(Problem to solve)
Please transcribe all of the entries exactly, leaving out any images.

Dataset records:
▬▬▬▬▬▬▬▬▬▬

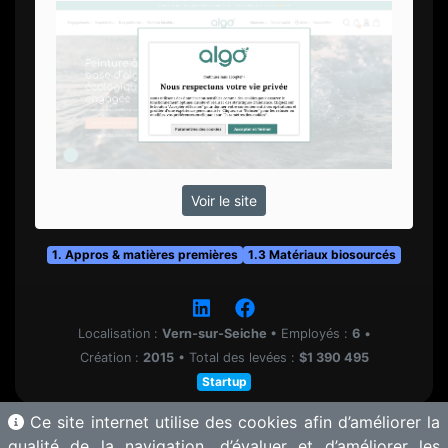
Voir le site
1. Appros & matières premières
1.3 Matériaux biosourcés
Localisation :
Vern-sur-Seiche
•
Employés :
6
•
Création :
2015
•
Total des levées :
$1 390 495
Startup
Ce site internet utilise des cookies afin d’améliorer la
qualité de la navigation, d’évaluer et d’améliorer les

▬▬▬▬▬▬▬▬▬▬

(Reply)
Voir le site
1. Appros & matières premières
1.3 Matériaux biosourcés
Localisation :
Vern-sur-Seiche
•
Employés :
6
•
Création :
2015
•
Total des levées :
$1 390 495
Startup
Ce site internet utilise des cookies afin d’améliorer la
qualité de la navigation, d’évaluer et d’améliorer les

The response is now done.